Abnormal thigh bone fractures
Although uncommon, some people taking Reclast and Prolia have experienced unusual breaks in their thigh bones.
Allergic reactions
Allergic reactions are possible while taking Reclast or Prolia. Seek immediate medical attention if you experience signs or symptoms of an allergic reaction, such as hives, rash, or trouble breathing.
Kidney problems
In addition to these adverse effects, Reclast may also cause kidney problems. People with severe kidney problems, kidney failure, or a creatinine clearance of less than 35 mL per minute should not use Reclast.
Serious infections and skin problems
Prolia may cause serious infections or skin problems. It’s important to watch for signs of illness or skin changes while taking this medication.

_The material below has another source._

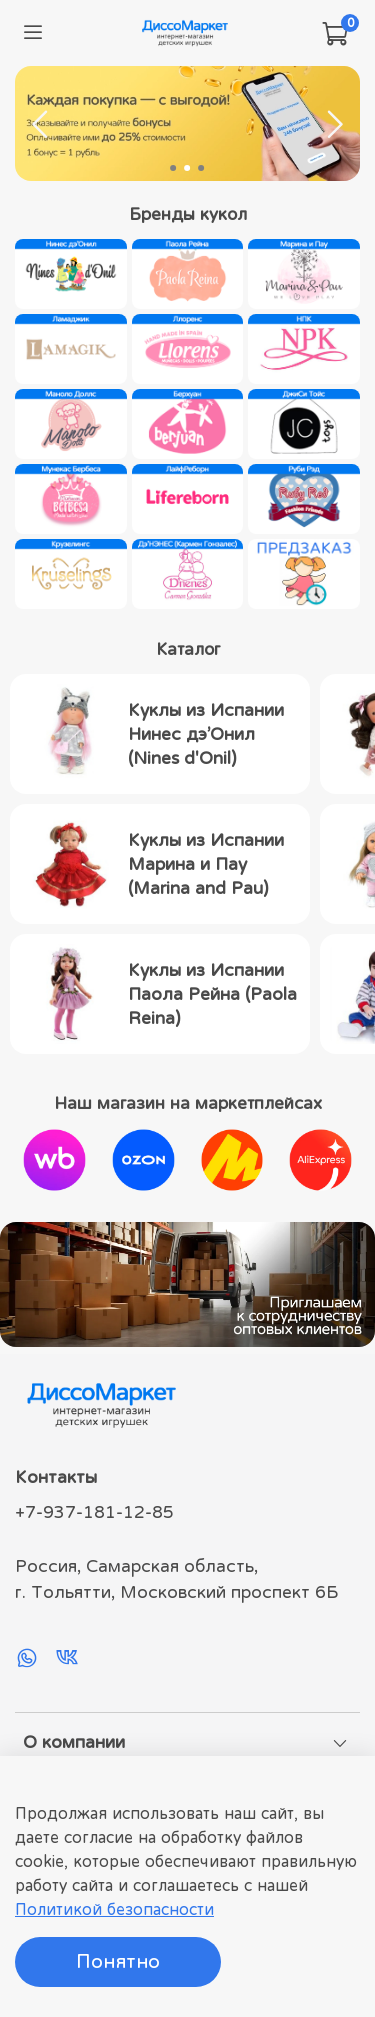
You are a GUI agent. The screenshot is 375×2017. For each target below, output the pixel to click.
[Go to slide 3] (202, 168)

Frequently asked questions about Reclast vs. Prolia
What is Reclast?
Reclast is a medicine used to treat osteoporosis, a condition that weakens bones. It contains zoledronic acid, which helps slow down bone loss and increase bone strength. Reclast is given as an injection in a vein (IV) by a healthcare professional.
What is Prolia?
Prolia is another medicine for osteoporosis. It contains denosumab, which blocks a protein involved in bone breakdown. Prolia is given as a shot under the skin (subcutaneous injection) by a healthcare professional.
Are Reclast and Prolia the same?
No, Reclast and Prolia are not the same. They have different active ingredients and work in different ways to treat osteoporosis. Reclast contains zoledronic acid, while Prolia contains denosumab.

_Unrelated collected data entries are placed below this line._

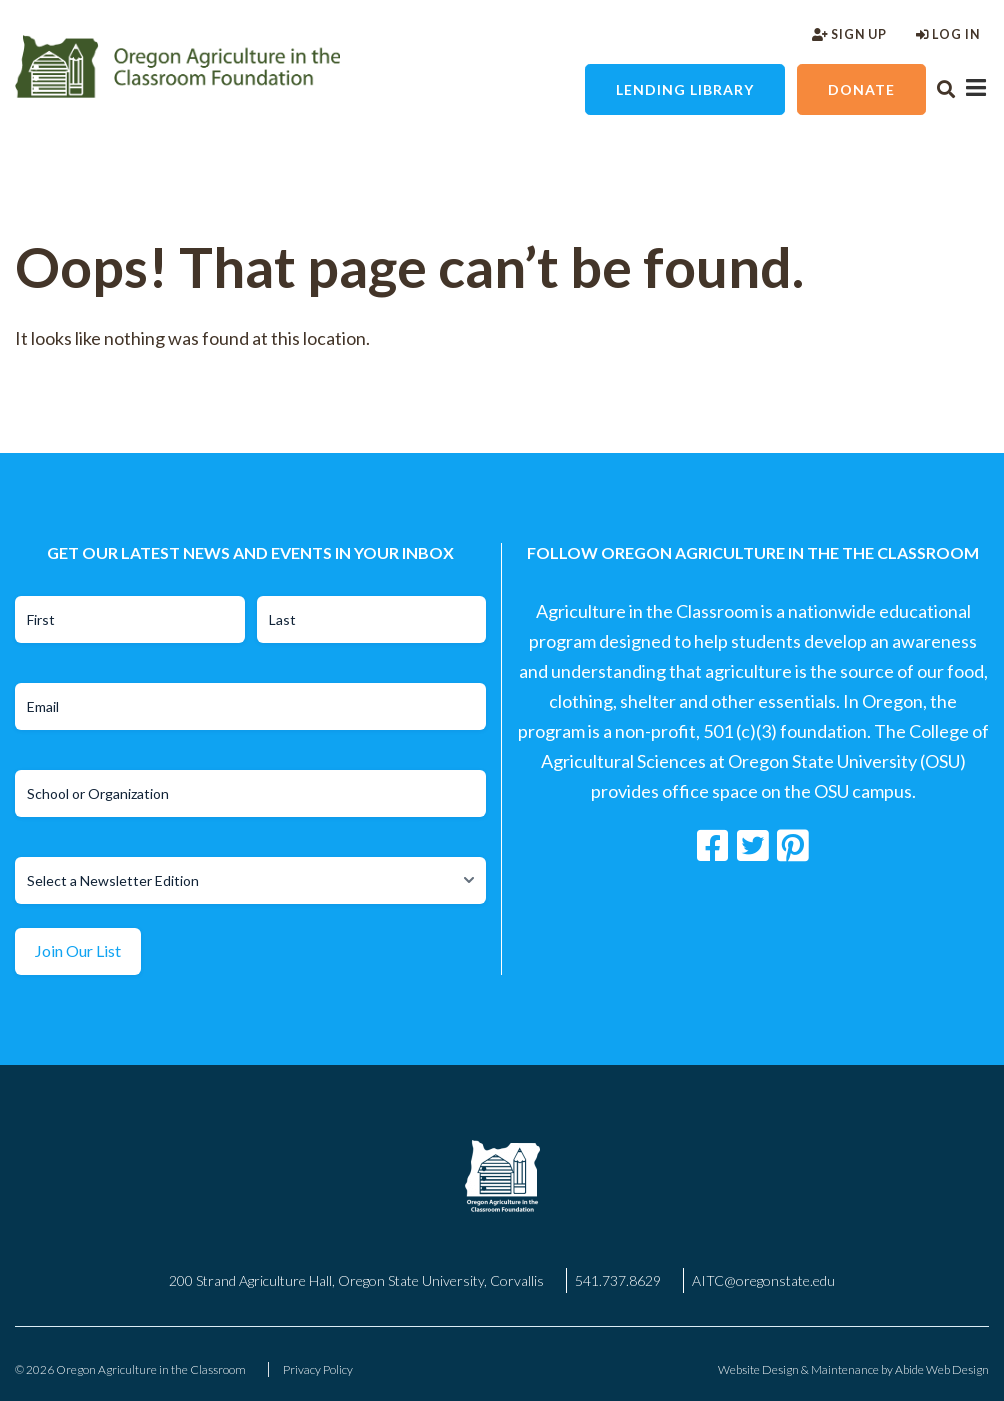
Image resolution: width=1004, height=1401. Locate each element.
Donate (861, 89)
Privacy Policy (318, 1369)
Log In (948, 34)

Is Reclast or Prolia better?
Both Reclast and Prolia are effective for osteoporosis, but which one is better depends on the individual. Doctors consider factors like age, medical history, and potential side effects to determine the best treatment. Consult your doctor or healthcare provider to determine which option is right for you.
Can I use Reclast or Prolia while pregnant?
No, you should not use Reclast or Prolia if you’re pregnant. Both medications can harm an unborn baby. If you’re planning to become pregnant or are already pregnant, talk to your doctor or healthcare provider about other treatment options.
Can I use Reclast or Prolia with alcohol?
It’s best to avoid alcohol when using Reclast or Prolia. Alcohol can weaken the bones and increase the risk of side effects. If you have concerns about alcohol use and your treatment, speak with your doctor or healthcare provider.
What is better than Prolia for osteoporosis?
The best treatment for osteoporosis depends on the person, the underlying condition, and other factors. Alternatives to Prolia generally include bisphosphonates, such as Reclast, Actonel, and Fosamax. Bisphosphonates are typically available as generic drugs that may be cheaper than brand-name medications. Consult your doctor or healthcare provider to find the best treatment for your situation.